Abstract:The rapid expansion of context length in large language models (LLMs) has outpaced existing evaluation benchmarks. Current long-context benchmarks often trade off scalability and realism: synthetic tasks underrepresent real-world complexity, while fully manual annotation is costly to scale to extreme lengths and diverse scenarios. We present LongBench Pro, a more realistic and comprehensive bilingual benchmark of 1,500 naturally occurring long-context samples in English and Chinese spanning 11 primary tasks and 25 secondary tasks, with input lengths from 8k to 256k tokens.
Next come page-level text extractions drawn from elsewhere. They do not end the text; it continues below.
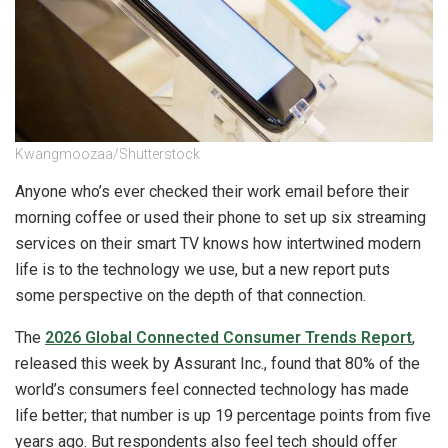
Kwangmoozaa/Shutterstock
Anyone who’s ever checked their work email before their
morning coffee or used their phone to set up six streaming
services on their smart TV knows how intertwined modern
life is to the technology we use, but a new report puts
some perspective on the depth of that connection.
The
2026 Global Connected Consumer Trends Report
,
released this week by Assurant Inc., found that 80% of the
world’s consumers feel connected technology has made
life better; that number is up 19 percentage points from five
years ago. But respondents also feel tech should offer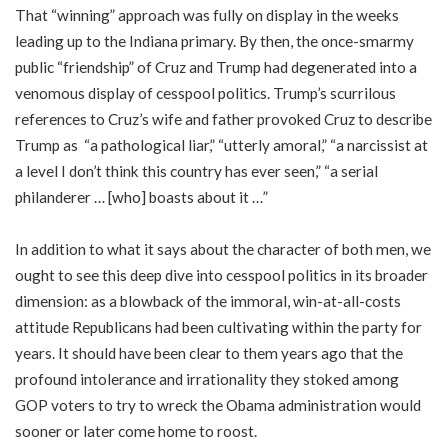
That “winning” approach was fully on display in the weeks
leading up to the Indiana primary. By then, the once-smarmy
public “friendship” of Cruz and Trump had degenerated into a
venomous display of cesspool politics. Trump’s scurrilous
references to Cruz’s wife and father provoked Cruz to describe
Trump as “a pathological liar,” “utterly amoral,” “a narcissist at
a level I don’t think this country has ever seen,” “a serial
philanderer … [who] boasts about it …”
In addition to what it says about the character of both men, we
ought to see this deep dive into cesspool politics in its broader
dimension: as a blowback of the immoral, win-at-all-costs
attitude Republicans had been cultivating within the party for
years. It should have been clear to them years ago that the
profound intolerance and irrationality they stoked among
GOP voters to try to wreck the Obama administration would
sooner or later come home to roost.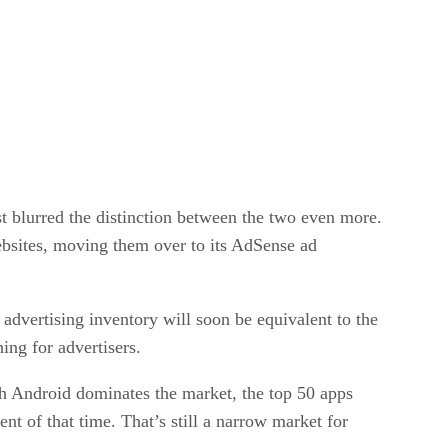
t blurred the distinction between the two even more.
bsites, moving them over to its AdSense ad
advertising inventory will soon be equivalent to the
thing for advertisers.
gh Android dominates the market, the top 50 apps
t of that time. That’s still a narrow market for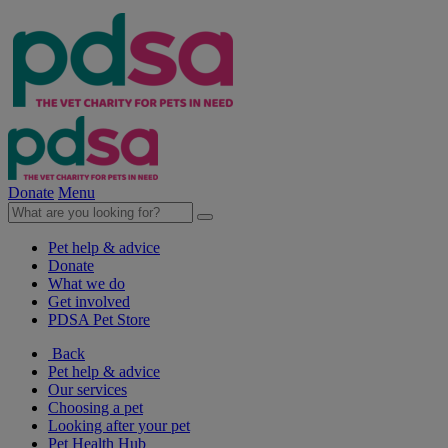
Donate
Menu
Pet help & advice
Donate
What we do
Get involved
PDSA Pet Store
Back
Pet help & advice
Our services
Choosing a pet
Looking after your pet
Pet Health Hub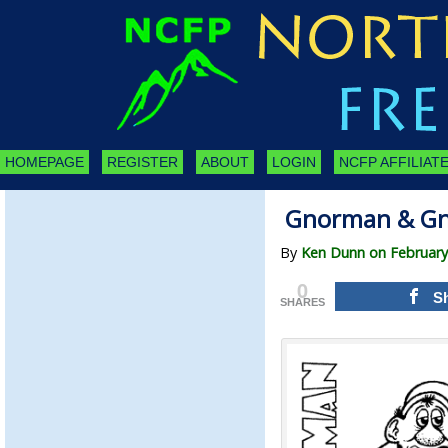
HOMEPAGE
REGISTER
ABOUT
LOGIN
NCFP AFFILIATE
Gnorman & Gn
By
Ken Dunn on February
0
S
SHARES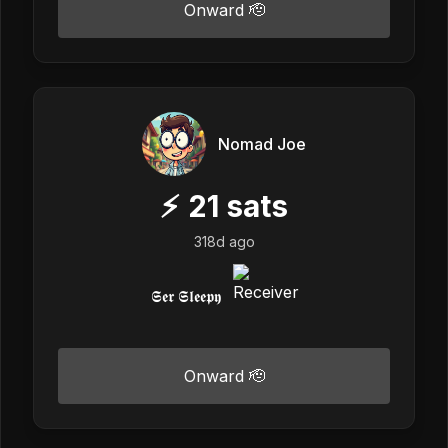
Onward 🫡
Nomad Joe
⚡
21
sats
318d ago
𝕾𝖊𝖗 𝕾𝖑𝖊𝖊𝖕𝖞
Onward 🫡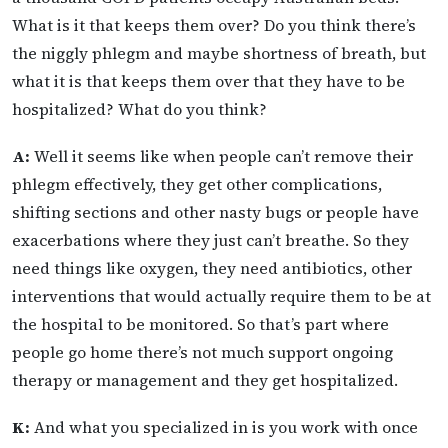
What is it that keeps them over? Do you think there’s
the niggly phlegm and maybe shortness of breath, but
what it is that keeps them over that they have to be
hospitalized? What do you think?
A:
Well it seems like when people can’t remove their
phlegm effectively, they get other complications,
shifting sections and other nasty bugs or people have
exacerbations where they just can’t breathe. So they
need things like oxygen, they need antibiotics, other
interventions that would actually require them to be at
the hospital to be monitored. So that’s part where
people go home there’s not much support ongoing
therapy or management and they get hospitalized.
K:
And what you specialized in is you work with once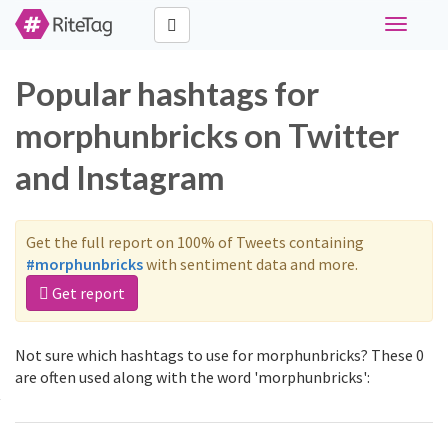
Toggle
navigati
Popular hashtags for
morphunbricks on Twitter
and Instagram
Get the full report on 100% of Tweets containing
#morphunbricks
with sentiment data and more.
Get report
Not sure which hashtags to use for morphunbricks? These 0
are often used along with the word 'morphunbricks':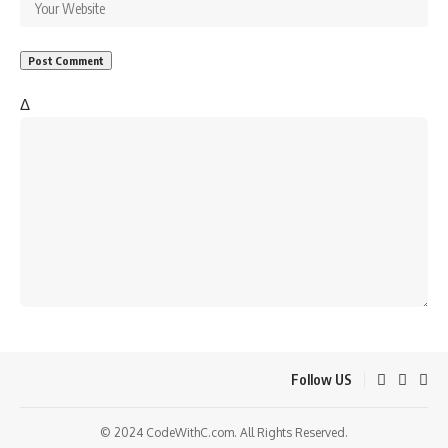
Δ
Follow US
© 2024 CodeWithC.com. All Rights Reserved.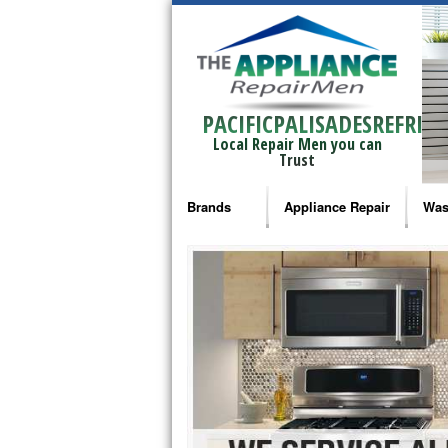
PACIFICPALISADESREFRIG
Local Repair Men you can
Trust
Brands
Appliance Repair
Was
Bosch Repair
Ama
Frigidaire Repair
Whi
GE Monogram Repair
May
GE Repair
Fri
Haier Repair
Ele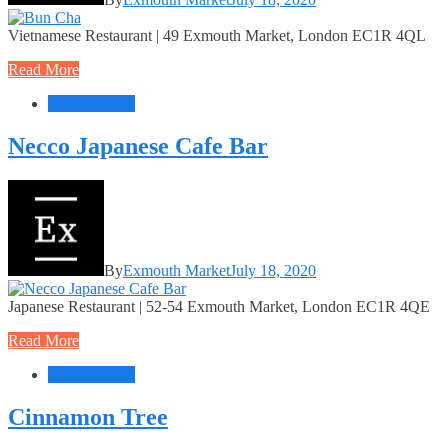
Vietnamese Restaurant | 49 Exmouth Market, London EC1R 4QL
Read More
Food + Drink
Necco Japanese Cafe Bar
By
Exmouth Market
July 18, 2020
Japanese Restaurant | 52-54 Exmouth Market, London EC1R 4QE
Read More
Food + Drink
Cinnamon Tree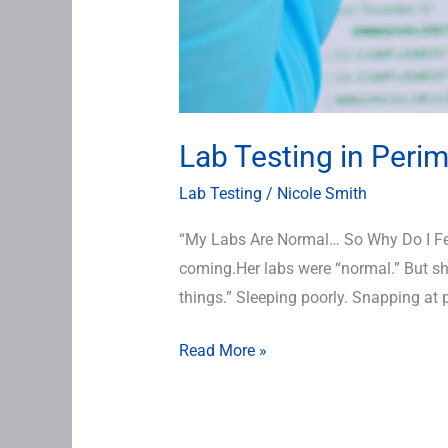
Lab Testing in Per
Lab Testing
/
Nicole Smith
“My Labs Are Normal… So Why Do I Feel
coming.Her labs were “normal.” But she 
things.” Sleeping poorly. Snapping at 
Read More »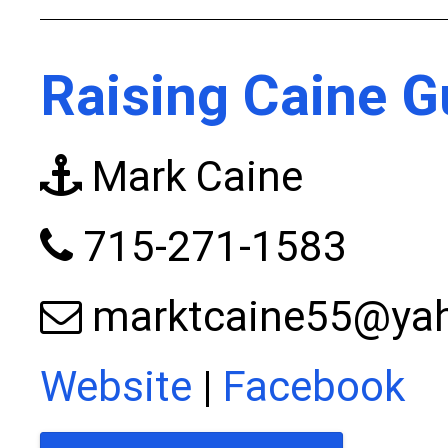
Raising Caine G
Mark Caine
715-271-1583
marktcaine55@ya
Website
|
Facebook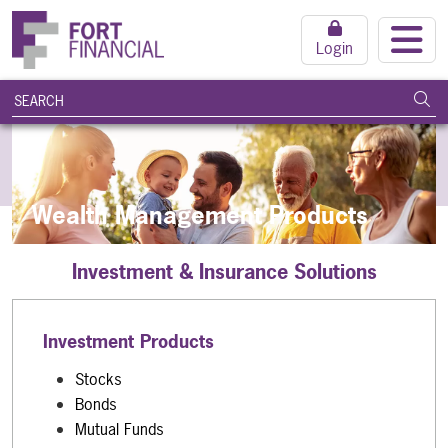
Login
search query
Subm
Wealth Management Products
Investment & Insurance Solutions
Investment Products
Stocks
Bonds
Mutual Funds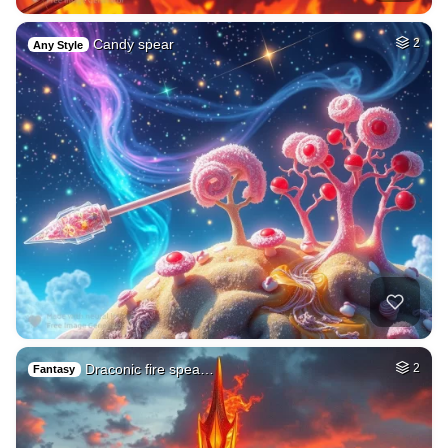
Candy spear
2
Any Style
Draconic fire spea…
2
Fantasy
LongBench Pro supports fine-grained analysis with task-specific metrics and a multi-dimensional taxonomy of context requirement (full vs. partial dependency), length (six levels), and difficulty (four levels calibrated by model performance). To balance quality with scalability, we propose a Human-Model Collaborative Construction pipeline: frontier LLMs draft challenging questions and reference answers, along with design rationales and solution processes, to reduce the cost of expert verification. Experts then rigorously validate correctness and refine problematic cases. Evaluating 46 widely used long-context LLMs on LongBench Pro yields three findings: (1) long-context optimization contributes more to long-context comprehension than parameter scaling; (2) effective context length is typically shorter than the claimed context length, with pronounced cross-lingual misalignment; and (3) the "thinking" paradigm helps primarily models trained with native reasoning, while mixed-thinking designs offer a promising Pareto trade-off. In summary, LongBench Pro provides a robust testbed for advancing long-context understanding.